I spend a bit of time overtaking them to take pictures and video whilst they pass. This is also quite dangerous as the paths are narrow so if they sway they can knock you down the drop into the river or if you are a bit further ahead gore you with their horns. This all goes well until my overtaking leaves me facing an oncoming train that has just come round the corner! Faced with horns both in front and behind me and a long drop to me right, my only option is to jump onto the cliff to my left and perform a rather risky traverse above the oncoming train. 

After these antics I am quite a bit ahead of the rest of the group and so come across a couple of checkpoints alone. The first one is only for those who are trekking so I walk past it and the guard shouts at me which causes all the waiting trekkers to look up in awe as I casually mention that in fact I am climbing Ama Dablam and am given a smart salute to send me on my way! I don't even see the second checkpoint and nor am I seen by the guards so walk straight past that as well. From there it is a few more undulations until the restaurant where I end up waiting about an hour for the rest to arrive - they have stopped at the second check point and been part of a long queue for our permit to be reviewed. 

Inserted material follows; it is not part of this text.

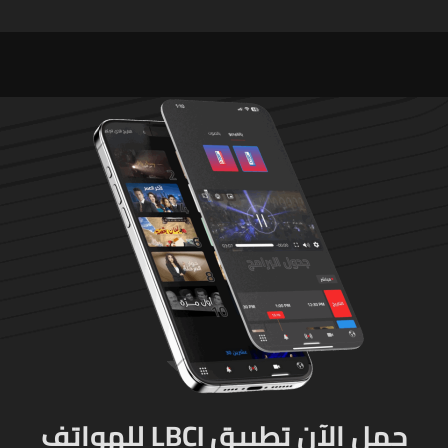
وهذه التفاصيل!
منفجرة من مخلفات العدوان
الإسرائيلي
حمل الآن تطبيق LBCI للهواتف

Lunch is a Chinese / Nepali fusion chow mien on a sun terrace next to the path with views back down the valley. This is a lovely place and we stay there for quite a while and end up being the last to leave the area.



 

From lunch we have a wire bridge over the river

 
 


 and then a steep climb out of the valley up to Namche. This gives me an opportunity to really push on and boost my acclimatisation - quite luckily this is well below the treeline so there is quite a bit of shade from the sun. Then all of a sudden I get to another checkpoint and this time I am unable to bluff my way past which is a bit annoying as the others are some way behind but then I notice that this is actually the Namche gateway and the end of the day's trek so I would have to wait here anyway to reconvene before heading to our teahouse for the night. 

There are a few others who have also arrived a bit ahead of their group so we chat and play ball with some of the young children who live on the outskirts of Namche. There are a number of porters here as well, one of whom is not wasting the opportunity to impress the others with the ringtone on his phone (Gangnam Style) which he lets continue for a rather long time when he is called which is oddly frequently. 

A bit later on the rest of the group turn up and we got though the paperwork and head on to Namche. This is the old market town in the region where Tibetan and Nepalis would come to trade. As such it is by far the wealthiest area in the region and this was then boosted when it became the launch point for most of the trekking and climbing in the area.

 

Apparently one of Namche's  highlights is the German bakery and so we drop in there for some apple pie - apples grow pretty well in these valleys and the pie is very good indeed.



We stay there for quite a while and have to head through the back streets in the dark to find our teahouse - there are quite a number of new ones in the village but there hasn't been the same investment in the streets that lead to them!

After that it was a similar relaxed evening with a trio of stir fries (rice, potatoes and vegetable) for supper.